- Geopolitical challenges supersede trade tussle-led demand worries.
- Political plays, China data, and Baker Hughes’ numbers can offer fresh impulse.
WTI remains on the bids around $52.50 during early Friday as the US allegations of Iran being behind the attacks on 2 oil tankers in the Gulf of Oman rekindled speculations of the US-Iran war.
The US claimed it has video footage showing Iranian coast guards removing mines from the ship while the UK also followed the suit and said it will conduct its own research based on the US news.
As rest of the global leaders like China, Japan, and the EU refrained from providing any direct statement concerning Iran’s hand in the issue, Tehran blasted over the US allegations and said it has nothing that can prove the fact.

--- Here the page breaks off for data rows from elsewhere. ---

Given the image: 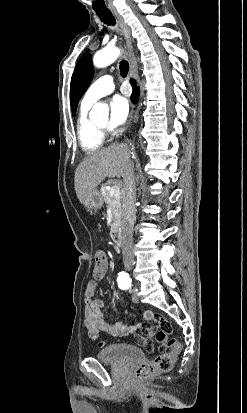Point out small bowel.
I'll return each mask as SVG.
<instances>
[{
	"instance_id": "small-bowel-1",
	"label": "small bowel",
	"mask_w": 247,
	"mask_h": 413,
	"mask_svg": "<svg viewBox=\"0 0 247 413\" xmlns=\"http://www.w3.org/2000/svg\"><path fill=\"white\" fill-rule=\"evenodd\" d=\"M92 281L87 282L83 298L84 326L88 336L95 341L102 333H108L113 337H125L137 333L134 336L135 346L139 349H148L149 354H154L152 338L155 336V331L153 329L171 331L173 324L165 322L164 315H153L151 311H144L137 322L126 324L123 319H119L113 324L109 323L106 315L101 311L106 307V303L101 299H92L97 291V283H102L104 276L94 274Z\"/></svg>"
}]
</instances>
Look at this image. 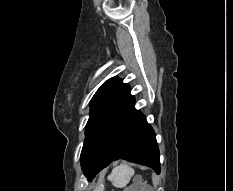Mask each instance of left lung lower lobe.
I'll return each instance as SVG.
<instances>
[{
    "mask_svg": "<svg viewBox=\"0 0 233 191\" xmlns=\"http://www.w3.org/2000/svg\"><path fill=\"white\" fill-rule=\"evenodd\" d=\"M132 96L103 130L89 153L84 174L91 181L112 161L124 159L160 172L155 132L145 116L134 108Z\"/></svg>",
    "mask_w": 233,
    "mask_h": 191,
    "instance_id": "1",
    "label": "left lung lower lobe"
}]
</instances>
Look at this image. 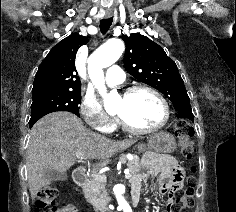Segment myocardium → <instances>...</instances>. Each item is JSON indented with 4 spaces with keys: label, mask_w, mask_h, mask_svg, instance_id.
<instances>
[{
    "label": "myocardium",
    "mask_w": 236,
    "mask_h": 212,
    "mask_svg": "<svg viewBox=\"0 0 236 212\" xmlns=\"http://www.w3.org/2000/svg\"><path fill=\"white\" fill-rule=\"evenodd\" d=\"M138 91L150 92L161 102L163 109H164V117H163L162 121L159 124H157L156 126L151 127V128H137V127L131 125L120 114H117V120H118L119 124L121 125V127L125 131L132 133V134L143 135V134H150V133L157 132L158 130L162 129L169 122L170 115H171L170 106H169L167 100L165 99V97L157 89H155L149 85H146V84H136V85H132V86L128 87L124 91L123 96L124 97L131 96L132 94H134Z\"/></svg>",
    "instance_id": "obj_1"
}]
</instances>
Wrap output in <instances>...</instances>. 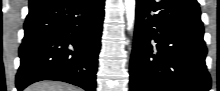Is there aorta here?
Instances as JSON below:
<instances>
[{
	"instance_id": "obj_1",
	"label": "aorta",
	"mask_w": 220,
	"mask_h": 91,
	"mask_svg": "<svg viewBox=\"0 0 220 91\" xmlns=\"http://www.w3.org/2000/svg\"><path fill=\"white\" fill-rule=\"evenodd\" d=\"M128 30H132L135 21L136 0H124Z\"/></svg>"
}]
</instances>
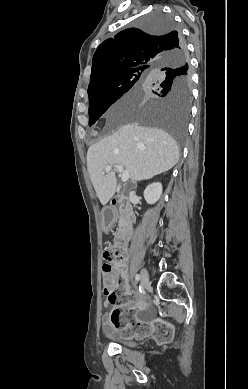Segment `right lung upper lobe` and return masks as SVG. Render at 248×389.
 <instances>
[{
  "label": "right lung upper lobe",
  "mask_w": 248,
  "mask_h": 389,
  "mask_svg": "<svg viewBox=\"0 0 248 389\" xmlns=\"http://www.w3.org/2000/svg\"><path fill=\"white\" fill-rule=\"evenodd\" d=\"M180 37L181 34L176 30L155 34L139 28H129L119 32L114 38L105 40L93 56L88 94L108 85L124 72L151 71L174 56L187 59L184 43L179 47Z\"/></svg>",
  "instance_id": "cb5924a9"
}]
</instances>
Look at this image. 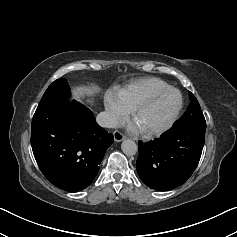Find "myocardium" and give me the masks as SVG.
I'll return each mask as SVG.
<instances>
[{
  "label": "myocardium",
  "instance_id": "1",
  "mask_svg": "<svg viewBox=\"0 0 237 237\" xmlns=\"http://www.w3.org/2000/svg\"><path fill=\"white\" fill-rule=\"evenodd\" d=\"M176 92L178 94L179 97V104L175 110V112L172 114V116L170 117V119L161 127L158 128H154V129H138V131L145 137H152V136H158L161 135L163 133H165L166 131H168L178 120L181 111L183 109V105H184V99L182 96V93L175 87L172 86H168L164 89H160L157 90L147 96H145L143 99H141L138 103H136L134 105V107L131 109L130 111V118L131 121L134 123V120L137 116V114L142 111L144 108H146L150 103H152L156 98L160 97L161 95L167 93V92Z\"/></svg>",
  "mask_w": 237,
  "mask_h": 237
}]
</instances>
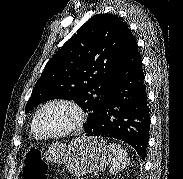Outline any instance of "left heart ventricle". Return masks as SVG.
Masks as SVG:
<instances>
[{
	"instance_id": "obj_1",
	"label": "left heart ventricle",
	"mask_w": 183,
	"mask_h": 179,
	"mask_svg": "<svg viewBox=\"0 0 183 179\" xmlns=\"http://www.w3.org/2000/svg\"><path fill=\"white\" fill-rule=\"evenodd\" d=\"M74 119V113L70 108L63 105H53L43 112L40 126L44 133H58L69 128Z\"/></svg>"
}]
</instances>
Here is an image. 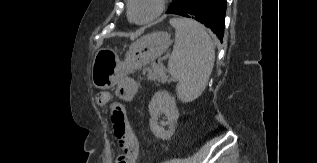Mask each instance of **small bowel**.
Returning a JSON list of instances; mask_svg holds the SVG:
<instances>
[{
    "mask_svg": "<svg viewBox=\"0 0 317 163\" xmlns=\"http://www.w3.org/2000/svg\"><path fill=\"white\" fill-rule=\"evenodd\" d=\"M137 89L136 82L131 78H120L116 83L117 95L125 101L132 100L137 93ZM114 135L119 148L115 163H136L139 155V144L133 128L126 124L123 133H117L114 130Z\"/></svg>",
    "mask_w": 317,
    "mask_h": 163,
    "instance_id": "1",
    "label": "small bowel"
}]
</instances>
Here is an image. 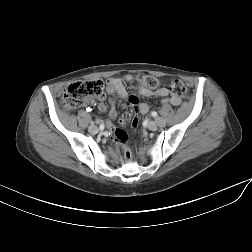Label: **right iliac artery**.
<instances>
[{
    "instance_id": "right-iliac-artery-1",
    "label": "right iliac artery",
    "mask_w": 252,
    "mask_h": 252,
    "mask_svg": "<svg viewBox=\"0 0 252 252\" xmlns=\"http://www.w3.org/2000/svg\"><path fill=\"white\" fill-rule=\"evenodd\" d=\"M99 130H100V131H103V130H104V126H103V125H100V126H99Z\"/></svg>"
}]
</instances>
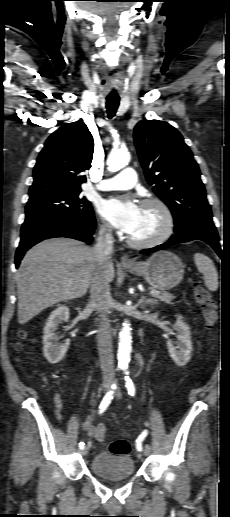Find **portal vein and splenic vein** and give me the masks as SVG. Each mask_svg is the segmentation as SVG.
<instances>
[{
    "label": "portal vein and splenic vein",
    "instance_id": "portal-vein-and-splenic-vein-1",
    "mask_svg": "<svg viewBox=\"0 0 230 517\" xmlns=\"http://www.w3.org/2000/svg\"><path fill=\"white\" fill-rule=\"evenodd\" d=\"M158 293H159L158 291H156V290H152V291H150V293H149V294H150V295H152V296H155V295H157Z\"/></svg>",
    "mask_w": 230,
    "mask_h": 517
}]
</instances>
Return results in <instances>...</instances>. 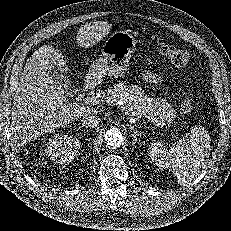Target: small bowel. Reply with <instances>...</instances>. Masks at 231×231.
<instances>
[{"instance_id": "small-bowel-1", "label": "small bowel", "mask_w": 231, "mask_h": 231, "mask_svg": "<svg viewBox=\"0 0 231 231\" xmlns=\"http://www.w3.org/2000/svg\"><path fill=\"white\" fill-rule=\"evenodd\" d=\"M142 77L144 80H146L148 82H157L160 79L157 74L151 73V72L143 74Z\"/></svg>"}]
</instances>
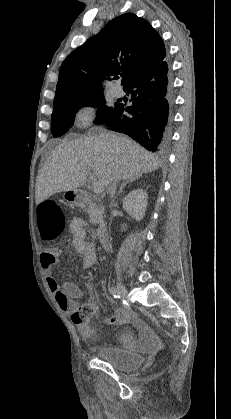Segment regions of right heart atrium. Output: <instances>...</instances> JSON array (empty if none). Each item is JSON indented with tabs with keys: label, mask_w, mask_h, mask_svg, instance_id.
<instances>
[{
	"label": "right heart atrium",
	"mask_w": 231,
	"mask_h": 419,
	"mask_svg": "<svg viewBox=\"0 0 231 419\" xmlns=\"http://www.w3.org/2000/svg\"><path fill=\"white\" fill-rule=\"evenodd\" d=\"M96 110L92 105H83L78 108L75 114V123L80 127H86L95 118Z\"/></svg>",
	"instance_id": "right-heart-atrium-1"
}]
</instances>
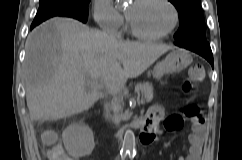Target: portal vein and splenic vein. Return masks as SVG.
Segmentation results:
<instances>
[{"label": "portal vein and splenic vein", "instance_id": "18ae733b", "mask_svg": "<svg viewBox=\"0 0 242 160\" xmlns=\"http://www.w3.org/2000/svg\"><path fill=\"white\" fill-rule=\"evenodd\" d=\"M86 81H87V83H88L90 86H92V87H94V88H102V87H103V84H102L101 81H97V80H95V79H93V78H89V79H87ZM113 93H116V92H113ZM138 103H139V104H144L145 101H144L143 99H141V100L138 101Z\"/></svg>", "mask_w": 242, "mask_h": 160}]
</instances>
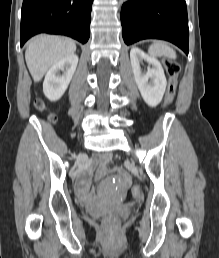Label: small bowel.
Returning <instances> with one entry per match:
<instances>
[{
    "instance_id": "obj_1",
    "label": "small bowel",
    "mask_w": 219,
    "mask_h": 258,
    "mask_svg": "<svg viewBox=\"0 0 219 258\" xmlns=\"http://www.w3.org/2000/svg\"><path fill=\"white\" fill-rule=\"evenodd\" d=\"M110 154L106 153L101 156L95 157L92 161V164L94 166L98 167L97 170V179L101 180L105 176L106 172V164L110 160ZM115 172H120V175L123 176V179L121 180L122 184H131V179L128 178L127 172L124 171V167H115ZM89 186H90V172L88 171L85 173L82 177V179L79 182L78 190L82 198L84 199H91V194L89 192Z\"/></svg>"
}]
</instances>
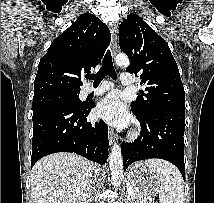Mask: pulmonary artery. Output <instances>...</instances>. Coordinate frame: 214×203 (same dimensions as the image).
I'll use <instances>...</instances> for the list:
<instances>
[{
  "instance_id": "obj_1",
  "label": "pulmonary artery",
  "mask_w": 214,
  "mask_h": 203,
  "mask_svg": "<svg viewBox=\"0 0 214 203\" xmlns=\"http://www.w3.org/2000/svg\"><path fill=\"white\" fill-rule=\"evenodd\" d=\"M120 82L124 86H132L135 84V81L131 77L130 73H122L120 75ZM112 86L113 84L111 82H102L97 88H87L85 91V95H99L111 89Z\"/></svg>"
}]
</instances>
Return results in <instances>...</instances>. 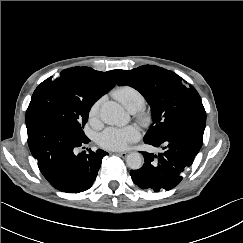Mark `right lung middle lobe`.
Segmentation results:
<instances>
[{
  "mask_svg": "<svg viewBox=\"0 0 243 243\" xmlns=\"http://www.w3.org/2000/svg\"><path fill=\"white\" fill-rule=\"evenodd\" d=\"M93 102L75 96L59 78H48L34 91L26 111L31 115H47L53 117L80 137H84L83 128Z\"/></svg>",
  "mask_w": 243,
  "mask_h": 243,
  "instance_id": "right-lung-middle-lobe-1",
  "label": "right lung middle lobe"
}]
</instances>
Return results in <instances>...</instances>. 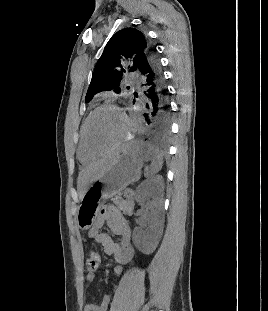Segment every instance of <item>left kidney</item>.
<instances>
[{"instance_id": "left-kidney-1", "label": "left kidney", "mask_w": 268, "mask_h": 311, "mask_svg": "<svg viewBox=\"0 0 268 311\" xmlns=\"http://www.w3.org/2000/svg\"><path fill=\"white\" fill-rule=\"evenodd\" d=\"M163 193L164 183L161 175L143 181L136 191V202L141 206L146 204L147 210L142 212L140 226L133 231V242L144 254L154 252L163 233ZM148 198L151 200L146 203Z\"/></svg>"}]
</instances>
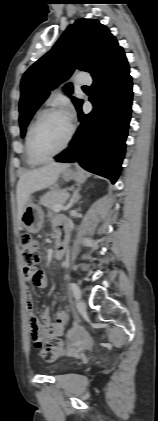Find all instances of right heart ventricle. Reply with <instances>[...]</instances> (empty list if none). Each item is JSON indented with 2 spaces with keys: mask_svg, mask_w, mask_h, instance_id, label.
I'll list each match as a JSON object with an SVG mask.
<instances>
[{
  "mask_svg": "<svg viewBox=\"0 0 158 421\" xmlns=\"http://www.w3.org/2000/svg\"><path fill=\"white\" fill-rule=\"evenodd\" d=\"M42 112H43V110H42V109H38V110L34 113V115H33L32 119H31V121H30V123H29V125H28V128H27V133H26V139H25V155H26V162H27V164H28L29 166H32V167L39 165V164H40V162H38V161L34 160V159L32 158V156H31V154H30L29 147H28L29 133H30V130H31L32 125L34 124V122L36 121V119L39 117V115H40Z\"/></svg>",
  "mask_w": 158,
  "mask_h": 421,
  "instance_id": "obj_1",
  "label": "right heart ventricle"
}]
</instances>
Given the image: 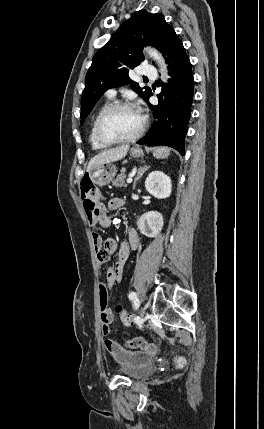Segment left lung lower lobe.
<instances>
[{
    "instance_id": "0a47b994",
    "label": "left lung lower lobe",
    "mask_w": 264,
    "mask_h": 429,
    "mask_svg": "<svg viewBox=\"0 0 264 429\" xmlns=\"http://www.w3.org/2000/svg\"><path fill=\"white\" fill-rule=\"evenodd\" d=\"M161 52L168 63L171 79L168 84L163 85L162 92L158 95L159 105H150L158 118L157 124L137 143L148 146L167 145L184 155V140L194 94L191 63L174 29L168 32Z\"/></svg>"
}]
</instances>
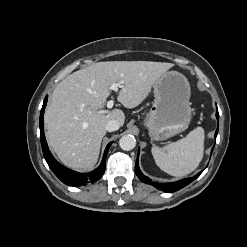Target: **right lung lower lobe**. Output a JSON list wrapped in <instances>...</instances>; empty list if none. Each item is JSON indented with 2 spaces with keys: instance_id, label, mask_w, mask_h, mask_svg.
I'll use <instances>...</instances> for the list:
<instances>
[{
  "instance_id": "right-lung-lower-lobe-1",
  "label": "right lung lower lobe",
  "mask_w": 247,
  "mask_h": 247,
  "mask_svg": "<svg viewBox=\"0 0 247 247\" xmlns=\"http://www.w3.org/2000/svg\"><path fill=\"white\" fill-rule=\"evenodd\" d=\"M47 100H48V96L45 97L44 102H43V106H42L41 113H40L39 127H40V140H41L42 150H43L44 158H45L48 166L54 172V174L63 183H65L67 185L80 186V185H86L88 183L96 182L104 174L106 156H107L108 150H109L112 142H110L107 145L101 164L99 165L98 168H96L92 172H90V173H78L76 171H72V170L64 167L63 165H61L60 163H58L54 159V157L52 156V154L48 148V145H47V142L45 139V135H44V111H45V107L47 104Z\"/></svg>"
}]
</instances>
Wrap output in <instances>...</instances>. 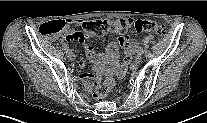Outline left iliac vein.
Returning a JSON list of instances; mask_svg holds the SVG:
<instances>
[{
  "instance_id": "4c4485c4",
  "label": "left iliac vein",
  "mask_w": 207,
  "mask_h": 123,
  "mask_svg": "<svg viewBox=\"0 0 207 123\" xmlns=\"http://www.w3.org/2000/svg\"><path fill=\"white\" fill-rule=\"evenodd\" d=\"M142 61V54L138 53L135 57V62L136 63H140Z\"/></svg>"
}]
</instances>
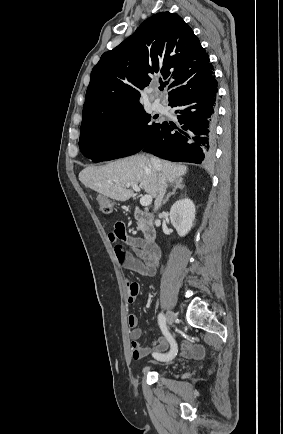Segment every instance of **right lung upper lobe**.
<instances>
[{
    "label": "right lung upper lobe",
    "instance_id": "right-lung-upper-lobe-1",
    "mask_svg": "<svg viewBox=\"0 0 283 434\" xmlns=\"http://www.w3.org/2000/svg\"><path fill=\"white\" fill-rule=\"evenodd\" d=\"M157 73L171 80L169 103L215 79L206 50L175 13L153 15L132 36L103 53L91 72L80 129L142 107L140 90Z\"/></svg>",
    "mask_w": 283,
    "mask_h": 434
}]
</instances>
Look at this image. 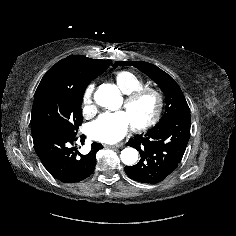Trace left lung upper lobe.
<instances>
[{
  "label": "left lung upper lobe",
  "instance_id": "left-lung-upper-lobe-1",
  "mask_svg": "<svg viewBox=\"0 0 236 236\" xmlns=\"http://www.w3.org/2000/svg\"><path fill=\"white\" fill-rule=\"evenodd\" d=\"M134 66L153 81H155L165 94L166 107L161 120L152 128L157 129L177 116L190 115L186 99L175 80L157 66L143 61H117V66Z\"/></svg>",
  "mask_w": 236,
  "mask_h": 236
}]
</instances>
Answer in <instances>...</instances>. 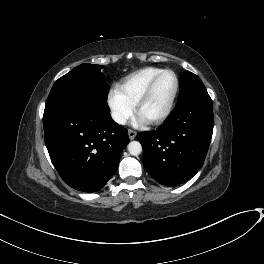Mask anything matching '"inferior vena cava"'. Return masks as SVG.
<instances>
[{"mask_svg":"<svg viewBox=\"0 0 264 264\" xmlns=\"http://www.w3.org/2000/svg\"><path fill=\"white\" fill-rule=\"evenodd\" d=\"M111 116L113 120L119 124L124 125L126 123V117L118 112H113Z\"/></svg>","mask_w":264,"mask_h":264,"instance_id":"602c4592","label":"inferior vena cava"}]
</instances>
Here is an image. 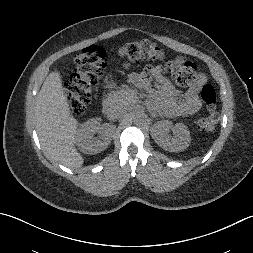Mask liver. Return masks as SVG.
I'll return each mask as SVG.
<instances>
[{
    "mask_svg": "<svg viewBox=\"0 0 253 253\" xmlns=\"http://www.w3.org/2000/svg\"><path fill=\"white\" fill-rule=\"evenodd\" d=\"M136 91L130 90L122 102L128 110ZM33 122L45 156L53 163L80 168L84 159L75 149L79 121L70 115L69 102L64 94L60 73L51 72L37 96Z\"/></svg>",
    "mask_w": 253,
    "mask_h": 253,
    "instance_id": "obj_1",
    "label": "liver"
}]
</instances>
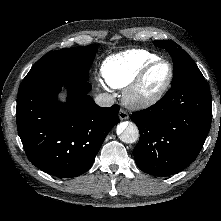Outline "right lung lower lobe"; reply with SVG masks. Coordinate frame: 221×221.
<instances>
[{"instance_id":"98d812e1","label":"right lung lower lobe","mask_w":221,"mask_h":221,"mask_svg":"<svg viewBox=\"0 0 221 221\" xmlns=\"http://www.w3.org/2000/svg\"><path fill=\"white\" fill-rule=\"evenodd\" d=\"M67 88V102L57 95ZM86 80L51 82L19 90L16 119L28 159L57 177H77L93 164L105 137L120 122L119 106H98Z\"/></svg>"}]
</instances>
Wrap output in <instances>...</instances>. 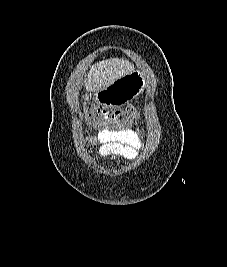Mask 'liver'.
I'll list each match as a JSON object with an SVG mask.
<instances>
[{
  "label": "liver",
  "mask_w": 227,
  "mask_h": 267,
  "mask_svg": "<svg viewBox=\"0 0 227 267\" xmlns=\"http://www.w3.org/2000/svg\"><path fill=\"white\" fill-rule=\"evenodd\" d=\"M134 66L123 59H107L93 65L85 79L87 91H99V87H109L115 77H124L131 73Z\"/></svg>",
  "instance_id": "6515ba94"
}]
</instances>
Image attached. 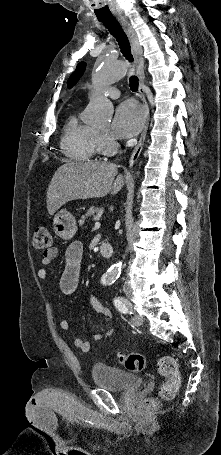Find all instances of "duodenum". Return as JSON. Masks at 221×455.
<instances>
[{"label":"duodenum","mask_w":221,"mask_h":455,"mask_svg":"<svg viewBox=\"0 0 221 455\" xmlns=\"http://www.w3.org/2000/svg\"><path fill=\"white\" fill-rule=\"evenodd\" d=\"M99 253L105 258H110L113 254V248H112L111 244L102 243L99 246Z\"/></svg>","instance_id":"1"}]
</instances>
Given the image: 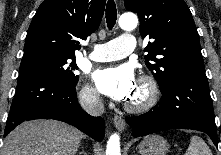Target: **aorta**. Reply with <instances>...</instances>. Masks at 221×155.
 I'll list each match as a JSON object with an SVG mask.
<instances>
[{
	"label": "aorta",
	"mask_w": 221,
	"mask_h": 155,
	"mask_svg": "<svg viewBox=\"0 0 221 155\" xmlns=\"http://www.w3.org/2000/svg\"><path fill=\"white\" fill-rule=\"evenodd\" d=\"M137 24L138 19L133 14H124L119 18V26L125 31L135 29ZM120 151V137L114 133L107 142L106 155H121Z\"/></svg>",
	"instance_id": "762f6f07"
}]
</instances>
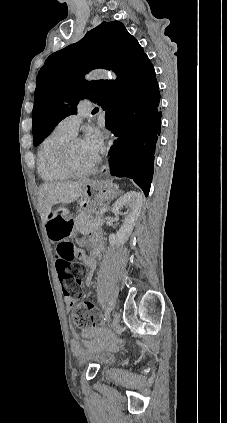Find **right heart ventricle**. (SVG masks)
<instances>
[{
    "label": "right heart ventricle",
    "mask_w": 227,
    "mask_h": 423,
    "mask_svg": "<svg viewBox=\"0 0 227 423\" xmlns=\"http://www.w3.org/2000/svg\"><path fill=\"white\" fill-rule=\"evenodd\" d=\"M74 137L61 127L53 129L39 144L37 151V171L46 182H58L67 178L58 161L61 146Z\"/></svg>",
    "instance_id": "obj_1"
}]
</instances>
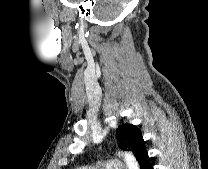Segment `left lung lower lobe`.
Segmentation results:
<instances>
[{
  "label": "left lung lower lobe",
  "mask_w": 208,
  "mask_h": 169,
  "mask_svg": "<svg viewBox=\"0 0 208 169\" xmlns=\"http://www.w3.org/2000/svg\"><path fill=\"white\" fill-rule=\"evenodd\" d=\"M140 169H153V164L150 162L147 150L143 151L138 158Z\"/></svg>",
  "instance_id": "obj_1"
}]
</instances>
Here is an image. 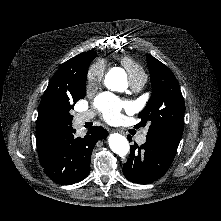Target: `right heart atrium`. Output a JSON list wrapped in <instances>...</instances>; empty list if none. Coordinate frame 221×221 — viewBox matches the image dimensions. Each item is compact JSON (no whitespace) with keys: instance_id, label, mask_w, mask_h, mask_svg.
<instances>
[{"instance_id":"1","label":"right heart atrium","mask_w":221,"mask_h":221,"mask_svg":"<svg viewBox=\"0 0 221 221\" xmlns=\"http://www.w3.org/2000/svg\"><path fill=\"white\" fill-rule=\"evenodd\" d=\"M105 65L102 61L93 62L86 73V86L88 89L94 88L103 78Z\"/></svg>"}]
</instances>
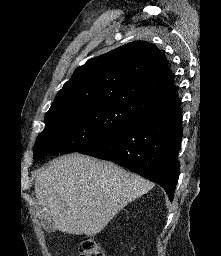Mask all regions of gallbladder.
<instances>
[{
	"label": "gallbladder",
	"mask_w": 221,
	"mask_h": 256,
	"mask_svg": "<svg viewBox=\"0 0 221 256\" xmlns=\"http://www.w3.org/2000/svg\"><path fill=\"white\" fill-rule=\"evenodd\" d=\"M42 223L48 232H54L56 230L55 225L53 223H51L50 221H48L47 219H45V218L42 219Z\"/></svg>",
	"instance_id": "obj_1"
}]
</instances>
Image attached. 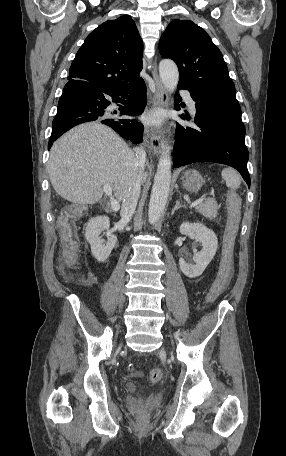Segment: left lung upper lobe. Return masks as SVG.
Here are the masks:
<instances>
[{
  "instance_id": "5c2ea615",
  "label": "left lung upper lobe",
  "mask_w": 286,
  "mask_h": 456,
  "mask_svg": "<svg viewBox=\"0 0 286 456\" xmlns=\"http://www.w3.org/2000/svg\"><path fill=\"white\" fill-rule=\"evenodd\" d=\"M159 52L177 64L178 86L195 97L241 111L222 53L201 27L190 20L172 21L160 39Z\"/></svg>"
}]
</instances>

With the geopolitical plays taking over the latest threats demand constraints due to the US-China trade tussle, investors may keep following the updates for fresh impulse.
Adding to the watch-list could be monthly industrial production and retail sales data from China and weekly oil rig count figures from the Baker Hughes.
China is the world’s largest industrial player and hence any headline data out of it has a direct impact on the commodity basket. May month retail sales are likely to rise by 8.1% versus 7.2% prior on a yearly basis while industrial production could also advance with a 5.5% mark against 5.4% previous increase on YoY.
Baker Hughes oil rig count data for the US marked depletion to 789 from 800 during the previous release and is up for publishing figures for the week to end on June 14 by later today.
FXStreet Analysis Ross J Burland says that WTI holds trend-line support while trading near 200-week exponential moving average (EMA). He further mentions that:
Bears will look for a push below the 14th Jan 50.41 low which guards the 26th November lows at 49.44. On the flip-side, a break of 53 opens 54.50 and 56 meeting the 20-D EMA.